I just read POB's post. It's pretty similar to what I said. 
Oh, BTW...I was taking the original Xenadrine when I was competing too. (ephedra, aspirin, caffeine).
The only thing I would say is get examined by a Dr. to make sure you're in good health(heart-wise, etc) before you take it.


----------



## gymrat827 (Feb 12, 2014)

nutraplanet will have argimate in bulk for a good price.  they have their own bulk line and really have everything you want. 

Id also get some green tea EGCG to help out with your metabolism.  as mentioned, id add some fruit into your diet, mainly 1st thing in the moring and post workout to take advantage of the fast digesting sugars & natural sugars to boot.

Next, 1 day a wk i would have maybe 75-80g's of carbs to give your body lepitin, which mainly comes from carbs (doc, plz correct me if im wrong) and doing this will help keep cravings for all sorts of shitty cals away & also help keep you sane.....( like eating more fat would do ).
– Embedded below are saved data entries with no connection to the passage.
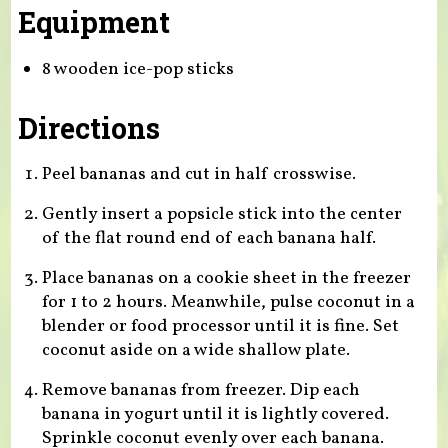
Equipment
8 wooden ice-pop sticks
Directions
Peel bananas and cut in half crosswise.
Gently insert a popsicle stick into the center
of the flat round end of each banana half.
Place bananas on a cookie sheet in the freezer
for 1 to 2 hours. Meanwhile, pulse coconut in a
blender or food processor until it is fine. Set
coconut aside on a wide shallow plate.
Remove bananas from freezer. Dip each
banana in yogurt until it is lightly covered.
Sprinkle coconut evenly over each banana.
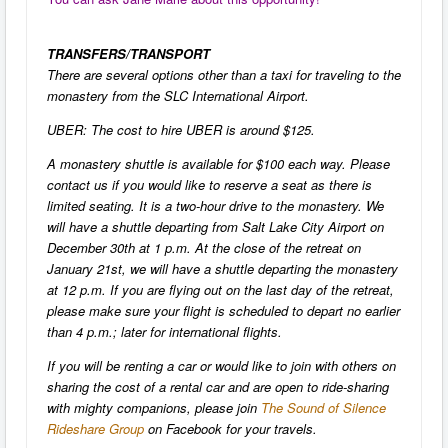
TRANSFERS/TRANSPORT
There are several options other than a taxi for traveling to the
monastery from the SLC International Airport.
UBER: The cost to hire UBER is around $125.
A monastery shuttle is available for $100 each way. Please
contact us if you would like to reserve a seat as there is
limited seating. It is a two-hour drive to the monastery. We
will have a shuttle departing from Salt Lake City Airport on
December 30th at 1 p.m. At the close of the retreat on
January 21st, we will have a shuttle departing the monastery
at 12 p.m. If you are flying out on the last day of the retreat,
please make sure your flight is scheduled to depart no earlier
than 4 p.m.; later for international flights.
If you will be renting a car or would like to join with others on
sharing the cost of a rental car and are open to ride-sharing
with mighty companions, please join
The Sound of Silence
Rideshare Group
on Facebook for your travels.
are you working out?  cardio?  

tell us a bit more about yourself and your workouts if your doing any.  The more we know, the better advice we will be able to give.


----------



## cotton2012 (Feb 12, 2014)

Don't forget a good high calorie cheat meal once a week.


----------



## event462 (Feb 12, 2014)

gymrat827 said:


> nutraplanet will have argimate in bulk for a good price.  they have their own bulk line and really have everything you want.
> 
> Id also get some green tea EGCG to help out with your metabolism.  as mentioned, id add some fruit into your diet, mainly 1st thing in the moring and post workout to take advantage of the fast digesting sugars & natural sugars to boot.
> 
> ...



I'm 38, 6'2'' and 300lbs. My workout is a 2 on 1 off cycle and the days I don't lift I either box or do some mma sparring. I did what you said with the fruit and I feel a little more clear headed. I also just added some liquid aminos. I'm definitely going to do more carbs on the weekend so I don't go crazy. I just need to make sure they are clean carbs.


----------



## DocDePanda187123 (Feb 12, 2014)

gymrat827 said:


> nutraplanet will have argimate in bulk for a good price.  they have their own bulk line and really have everything you want.
> 
> Id also get some green tea EGCG to help out with your metabolism.  as mentioned, id add some fruit into your diet, mainly 1st thing in the moring and post workout to take advantage of the fast digesting sugars & natural sugars to boot.
> 
> ...



Nope you're on the money GR. As you diet leptin levels drop off making it harder to lose weight. The leaner you are the harder the fight is to keep leptin levels up. An occasional refeed of carbs can bring leptin back up but I'd suggest at least 100-150g carbs as a minimum for this and possible more. 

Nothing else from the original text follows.